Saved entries
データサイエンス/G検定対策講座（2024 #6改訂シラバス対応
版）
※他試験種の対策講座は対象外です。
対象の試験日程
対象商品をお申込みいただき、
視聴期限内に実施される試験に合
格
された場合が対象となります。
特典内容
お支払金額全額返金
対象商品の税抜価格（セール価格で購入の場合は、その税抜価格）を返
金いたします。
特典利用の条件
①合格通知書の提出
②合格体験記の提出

WHAT THE TASK REQUIRES: In your response, give all the records again with nothing altered.

RESPONSE:
データサイエンス/G検定対策講座（2024 #6改訂シラバス対応
版）
※他試験種の対策講座は対象外です。
対象の試験日程
対象商品をお申込みいただき、
視聴期限内に実施される試験に合
格
された場合が対象となります。
特典内容
お支払金額全額返金
対象商品の税抜価格（セール価格で購入の場合は、その税抜価格）を返
金いたします。
特典利用の条件
①合格通知書の提出
②合格体験記の提出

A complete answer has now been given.